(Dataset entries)
__________

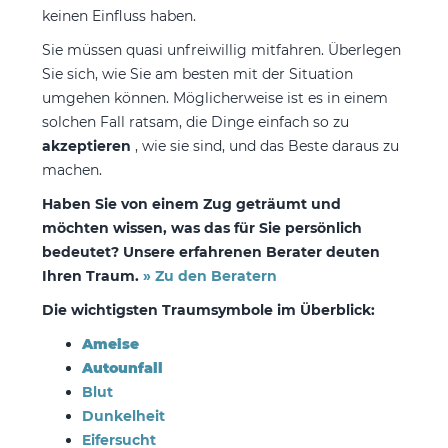
keinen Einfluss haben.
Sie müssen quasi unfreiwillig mitfahren. Überlegen
Sie sich, wie Sie am besten mit der Situation
umgehen können. Möglicherweise ist es in einem
solchen Fall ratsam, die Dinge einfach so zu
akzeptieren
, wie sie sind, und das Beste daraus zu
machen.
Haben Sie von einem Zug geträumt und
möchten wissen, was das für Sie persönlich
bedeutet? Unsere erfahrenen Berater deuten
Ihren Traum.
» Zu den Beratern
Die wichtigsten Traumsymbole im Überblick:
Ameise
Autounfall
Blut
Dunkelheit
Eifersucht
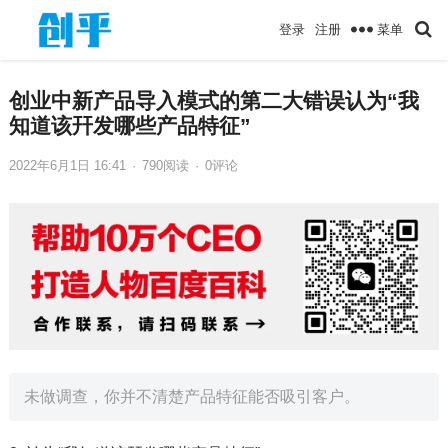
菜单
登录
注册
创业中新产品导入模式的第二大错误认为“我
知道该幵发哪些产品特征”
2022年6月1日 16:41
·
790
阅读
·
0评论
未做调查，你并不清楚产品特征能否吸引客户。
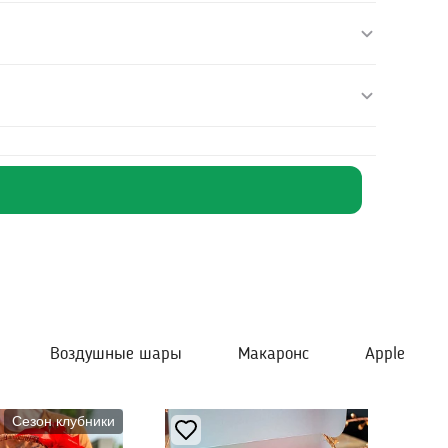
Воздушные шары
Макаронс
Apple
Сезон клубники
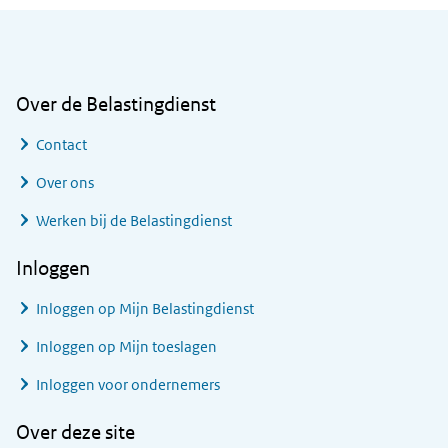
Algemene informatie
Over de Belastingdienst
Contact
Over ons
Werken bij de Belastingdienst
Inloggen
Inloggen op Mijn Belastingdienst
Inloggen op Mijn toeslagen
Inloggen voor ondernemers
Over deze site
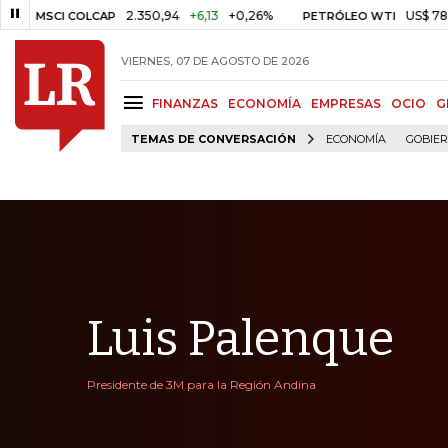
2.350,94
+6,13
+0,26%
US$ 78,01
US
SCI COLCAP
PETRÓLEO WTI
VIERNES, 07 DE AGOSTO DE 2026
FINANZAS
ECONOMÍA
EMPRESAS
OCIO
G
TEMAS DE CONVERSACIÓN
ECONOMÍA
GOBIE
Luis Palenque
Presidente de 3M para la Región Andina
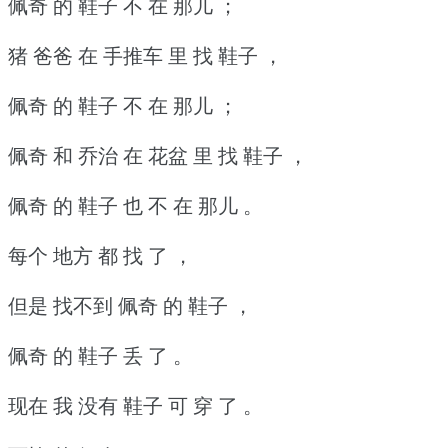
佩奇 的 鞋子 不 在 那儿 ；
猪 爸爸 在 手推车 里 找 鞋子 ，
佩奇 的 鞋子 不 在 那儿 ；
佩奇 和 乔治 在 花盆 里 找 鞋子 ，
佩奇 的 鞋子 也 不 在 那儿 。
每个 地方 都 找 了 ，
但是 找不到 佩奇 的 鞋子 ，
佩奇 的 鞋子 丢 了 。
现在 我 没有 鞋子 可 穿 了 。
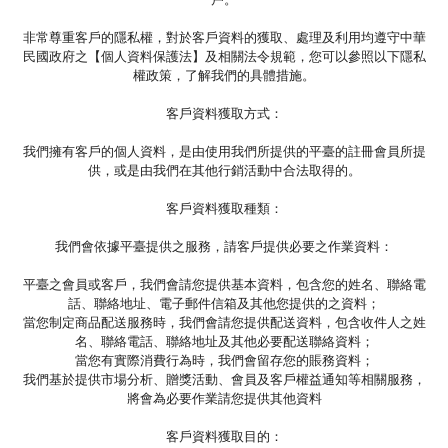
非常尊重客戶的隱私權，對於客戶資料的獲取、處理及利用均遵守中華
民國政府之【個人資料保護法】及相關法令規範，您可以參照以下隱私
權政策，了解我們的具體措施。
客戶資料獲取方式：
我們擁有客戶的個人資料，是由使用我們所提供的平臺的註冊會員所提
供，或是由我們在其他行銷活動中合法取得的。
客戶資料獲取種類：
我們會依據平臺提供之服務，請客戶提供必要之作業資料：
平臺之會員或客戶，我們會請您提供基本資料，包含您的姓名、聯絡電
話、聯絡地址、電子郵件信箱及其他您提供的之資料；
當您制定商品配送服務時，我們會請您提供配送資料，包含收件人之姓
名、聯絡電話、聯絡地址及其他必要配送聯絡資料；
當您有實際消費行為時，我們會留存您的賬務資料；
我們基於提供市場分析、贈獎活動、會員及客戶權益通知等相關服務，
將會為必要作業請您提供其他資料
客戶資料獲取目的：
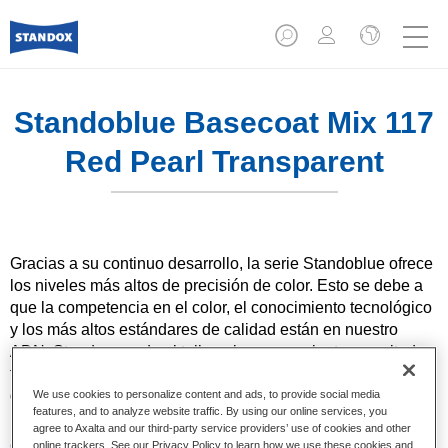
Standoblue Basecoat Mix 117
Red Pearl Transparent
Gracias a su continuo desarrollo, la serie Standoblue ofrece
los niveles más altos de precisión de color. Esto se debe a
que la competencia en el color, el conocimiento tecnológico
y los más altos estándares de calidad están en nuestro
ADN. Standox ayuda al taller a lograr excelentes resultados,
tanto en las reparaciones sencillas como en los retos más
desafiantes.
We use cookies to personalize content and ads, to provide social media
features, and to analyze website traffic. By using our online services, you
agree to Axalta and our third-party service providers’ use of cookies and other
Características del producto
online trackers. See our Privacy Policy to learn how we use these cookies and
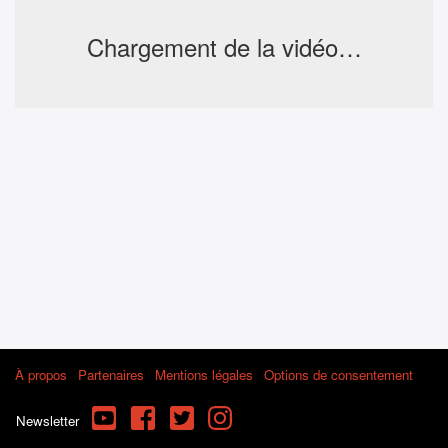
Chargement de la vidéo…
À propos
Partenaires
Mentions légales
Options de consentement
YouTube
Facebook
Twitter
Instagram
Newsletter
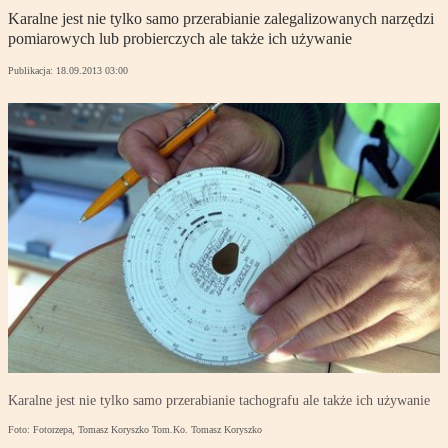
Karalne jest nie tylko samo przerabianie zalegalizowanych narzędzi
pomiarowych lub probierczych ale także ich używanie
Publikacja:
18.09.2013 03:00
Karalne jest nie tylko samo przerabianie tachografu ale także ich używanie
Foto: Fotorzepa, Tomasz Koryszko Tom.Ko. Tomasz Koryszko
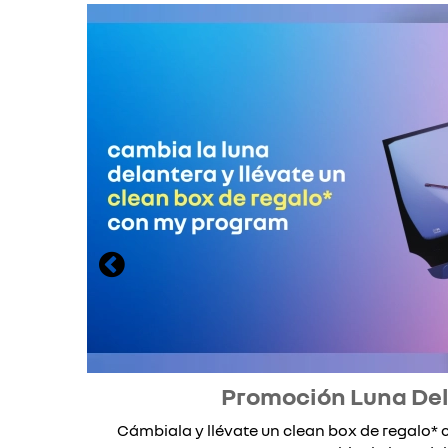
Promoción Luna De
Cámbiala y llévate un clean box de regalo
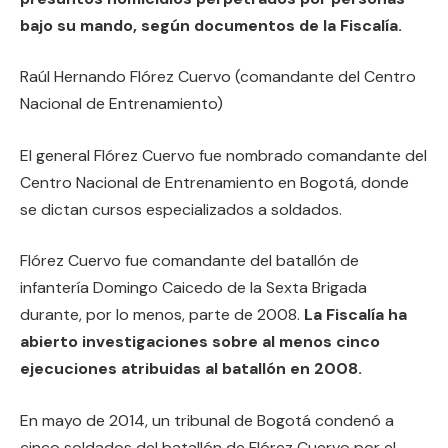
bajo su mando, según documentos de la Fiscalía.
Raúl Hernando Flórez Cuervo (comandante del Centro
Nacional de Entrenamiento)
El general Flórez Cuervo fue nombrado comandante del
Centro Nacional de Entrenamiento en Bogotá, donde
se dictan cursos especializados a soldados.
Flórez Cuervo fue comandante del batallón de
infantería Domingo Caicedo de la Sexta Brigada
durante, por lo menos, parte de 2008.
La Fiscalía ha
abierto investigaciones sobre al menos cinco
ejecuciones atribuidas al batallón en 2008.
En mayo de 2014, un tribunal de Bogotá condenó a
cinco soldados del batallón de Flórez Cuervo por el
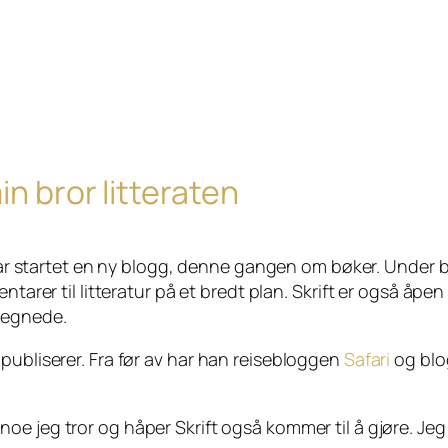
in bror litteraten
ar startet en ny blogg, denne gangen om bøker. Under
arer til litteratur på et bredt plan.
Skrift
er også åpen 
tegnede.
publiserer. Fra før av har han reisebloggen
Safari
og bl
noe jeg tror og håper
Skrift
også kommer til å gjøre. Jeg 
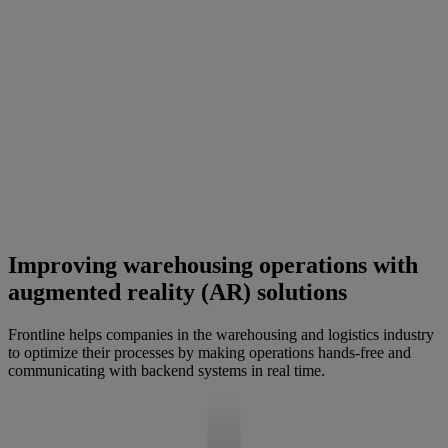
Improving warehousing operations with
augmented reality (AR) solutions
Frontline helps companies in the warehousing and logistics industry
to optimize their processes by making operations hands-free and
communicating with backend systems in real time.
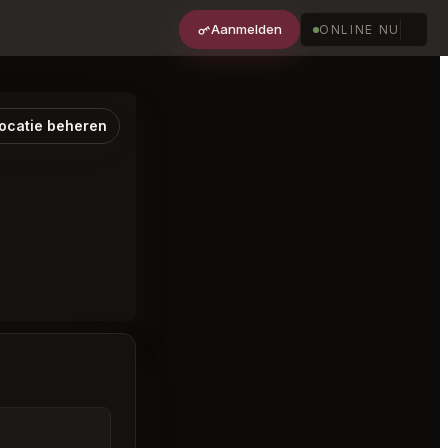
Aanmelden
ONLINE NU
ocatie beheren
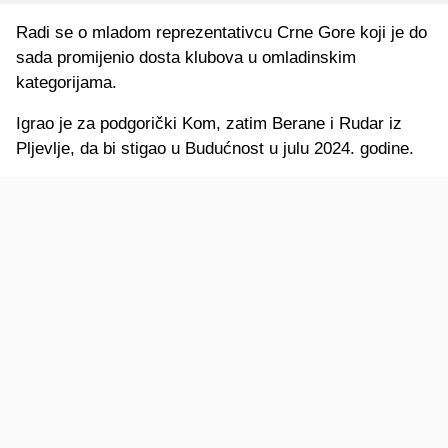
Radi se o mladom reprezentativcu Crne Gore koji je do
sada promijenio dosta klubova u omladinskim
kategorijama.
Igrao je za podgorički Kom, zatim Berane i Rudar iz
Pljevlje, da bi stigao u Budućnost u julu 2024. godine.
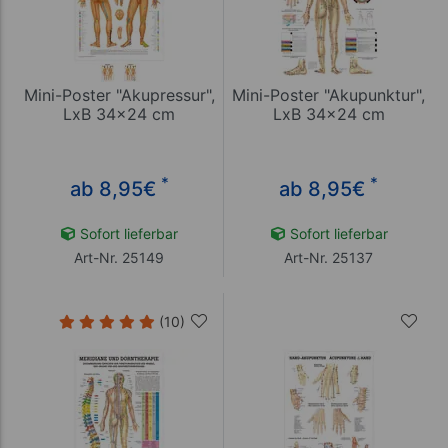
Mini-Poster "Akupressur",
Mini-Poster "Akupunktur",
LxB 34x24 cm
LxB 34x24 cm
*
*
ab 8,95
€
ab 8,95
€
Sofort lieferbar
Sofort lieferbar
Art-Nr. 25149
Art-Nr. 25137
(10)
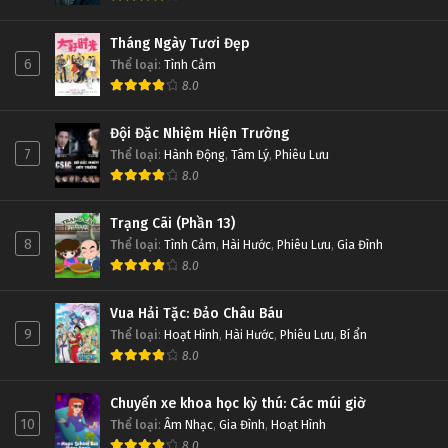
Tháng Ngày Tươi Đẹp
6
Thể loại
:
Tình Cảm
8.0
Đội Đặc Nhiệm Hiện Trường
7
Thể loại
:
Hành Động
,
Tâm Lý
,
Phiêu Lưu
8.0
Trạng Cãi (Phần 13)
8
Thể loại
:
Tình Cảm
,
Hài Hước
,
Phiêu Lưu
,
Gia Đình
8.0
Vua Hải Tặc: Đảo Châu Báu
9
Thể loại
:
Hoạt Hình
,
Hài Hước
,
Phiêu Lưu
,
Bí ẩn
8.0
Chuyến xe khoa học kỳ thú: Các múi giờ
10
Thể loại
:
Âm Nhạc
,
Gia Đình
,
Hoạt Hình
8.0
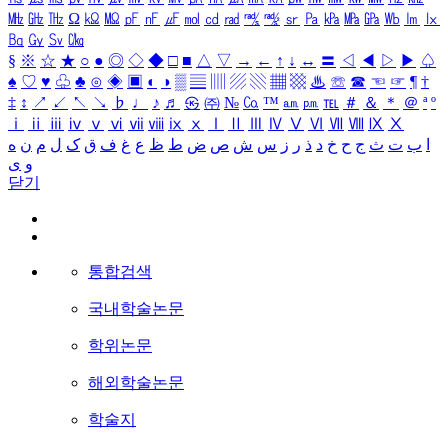
㎒
㎓
㎔
Ω
㏀
㏁
㎊
㎋
㎌
㏖
㏅
㎭
㎮
㎯
㏛
㎩
㎪
㎫
㎬
㏝
㏐
㏓
㏃
㏉
㏜
㏆
§
※
☆
★
○
●
◎
◇
◆
□
■
△
▽
→
←
↑
↓
↔
〓
◁
◀
▷
▶
♤
♠
♡
♥
♧
♣
⊙
◈
▣
◐
◑
▒
▤
▥
▨
▧
▦
▩
♨
☏
☎
☜
☞
¶
†
‡
↕
↗
↙
↖
↘
♭
♩
♪
♬
㉿
㈜
№
㏇
™
㏂
㏘
℡
＃
＆
＊
＠
ª
º
ⅰ
ⅱ
ⅲ
ⅳ
ⅴ
ⅵ
ⅶ
ⅷ
ⅸ
ⅹ
Ⅰ
Ⅱ
Ⅲ
Ⅳ
Ⅴ
Ⅵ
Ⅶ
Ⅷ
Ⅸ
Ⅹ
ا
ب
ت
ث
ج
ح
خ
د
ذ
ر
ز
س
ش
ص
ض
ط
ظ
ع
غ
ف
ق
ک
ل
م
ن
ه
و
ی
닫기
통합검색
국내학술논문
학위논문
해외학술논문
학술지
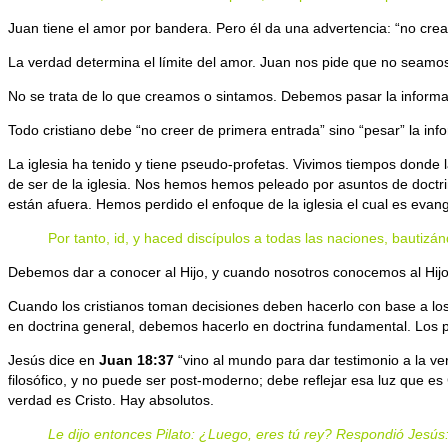
Juan tiene el amor por bandera. Pero él da una advertencia: “no crea 
La verdad determina el límite del amor. Juan nos pide que no seamo
No se trata de lo que creamos o sintamos. Debemos pasar la informació
Todo cristiano debe “no creer de primera entrada” sino “pesar” la inf
La iglesia ha tenido y tiene pseudo-profetas. Vivimos tiempos donde
de ser de la iglesia. Nos hemos hemos peleado por asuntos de doctri
están afuera. Hemos perdido el enfoque de la iglesia el cual es evang
Por tanto, id, y haced discípulos a todas las naciones, bautizán
Debemos dar a conocer al Hijo, y cuando nosotros conocemos al Hij
Cuando los cristianos toman decisiones deben hacerlo con base a los
en doctrina general, debemos hacerlo en doctrina fundamental. Los p
Jesús dice en
Juan 18:37
“vino al mundo para dar testimonio a la ve
filosófico, y no puede ser post-moderno; debe reflejar esa luz que es
verdad es Cristo. Hay absolutos.
Le dijo entonces Pilato: ¿Luego, eres tú rey? Respondió Jesús:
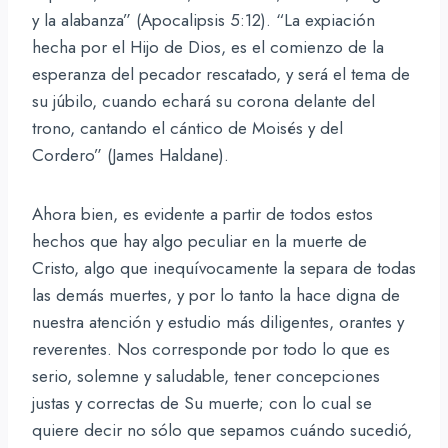
y la alabanza” (Apocalipsis 5:12). “La expiación
hecha por el Hijo de Dios, es el comienzo de la
esperanza del pecador rescatado, y será el tema de
su júbilo, cuando echará su corona delante del
trono, cantando el cántico de Moisés y del
Cordero” (James Haldane).
Ahora bien, es evidente a partir de todos estos
hechos que hay algo peculiar en la muerte de
Cristo, algo que inequívocamente la separa de todas
las demás muertes, y por lo tanto la hace digna de
nuestra atención y estudio más diligentes, orantes y
reverentes. Nos corresponde por todo lo que es
serio, solemne y saludable, tener concepciones
justas y correctas de Su muerte; con lo cual se
quiere decir no sólo que sepamos cuándo sucedió,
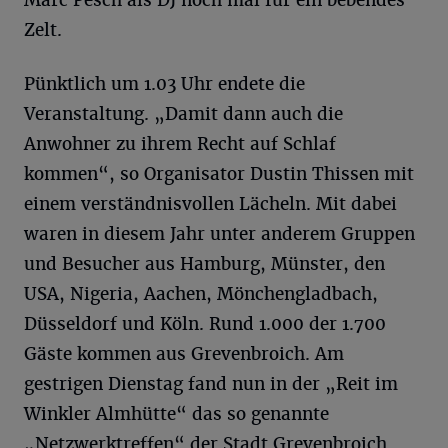
Zelt.
Pünktlich um 1.03 Uhr endete die
Veranstaltung. „Damit dann auch die
Anwohner zu ihrem Recht auf Schlaf
kommen“, so Organisator Dustin Thissen mit
einem verständnisvollen Lächeln. Mit dabei
waren in diesem Jahr unter anderem Gruppen
und Besucher aus Hamburg, Münster, den
USA, Nigeria, Aachen, Mönchengladbach,
Düsseldorf und Köln. Rund 1.000 der 1.700
Gäste kommen aus Grevenbroich. Am
gestrigen Dienstag fand nun in der „Reit im
Winkler Almhütte“ das so genannte
„Netzwerktreffen“ der Stadt Grevenbroich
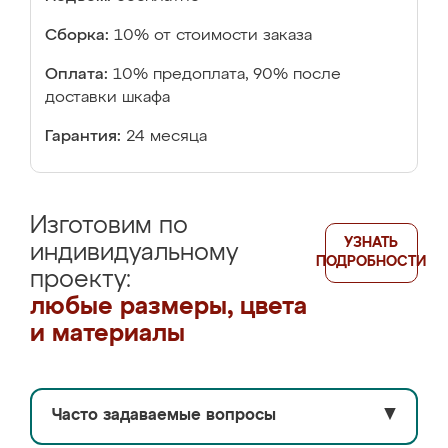
Сборка:
10% от стоимости заказа
Оплата:
10% предоплата, 90% после
доставки шкафа
Гарантия:
24 месяца
Изготовим по
УЗНАТЬ
индивидуальному
ПОДРОБНОСТИ
проекту:
любые размеры, цвета
и материалы
Часто задаваемые вопросы
▼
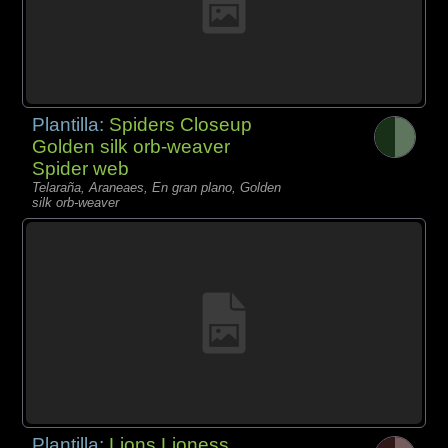
Plantilla:
Spiders Closeup
Golden silk orb-weaver
Spider web
Telaraña, Araneaes, En gran plano, Golden
silk orb-weaver
Plantilla:
Lions Lioness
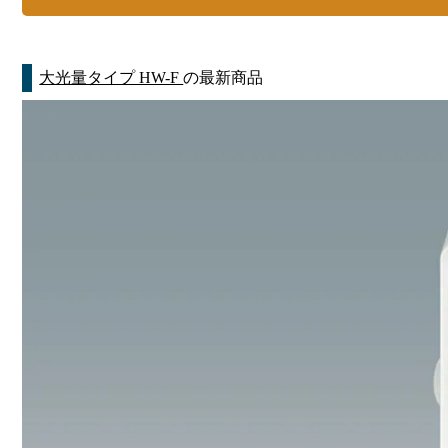
大光量タイプ HW-F
の最新商品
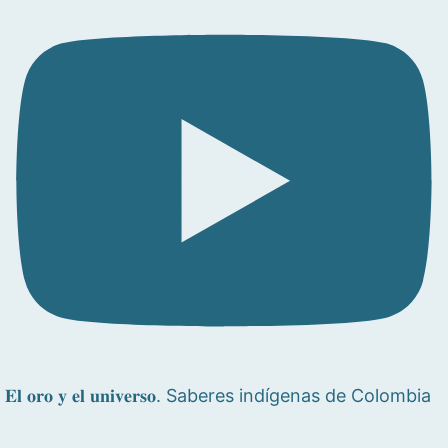
𝐄𝐥 𝐨𝐫𝐨 𝐲 𝐞𝐥 𝐮𝐧𝐢𝐯𝐞𝐫𝐬𝐨. Saberes indígenas de Colombia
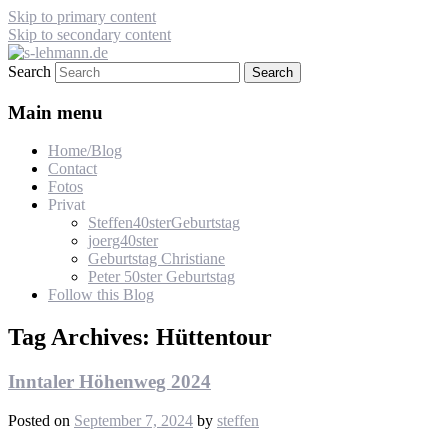
Skip to primary content
Skip to secondary content
Search
s-lehmann.de
Main menu
Home/Blog
Contact
Fotos
Privat
Steffen40sterGeburtstag
joerg40ster
Geburtstag Christiane
Peter 50ster Geburtstag
Follow this Blog
Tag Archives:
Hüttentour
Inntaler Höhenweg 2024
Posted on
September 7, 2024
by
steffen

__________

- _Task to carry out_
Filter the data above, keeping only lines that include the string "color".

- _Output for this task_
los niveles más altos de precisión de color. Esto se debe a
que la competencia en el color, el conocimiento tecnológico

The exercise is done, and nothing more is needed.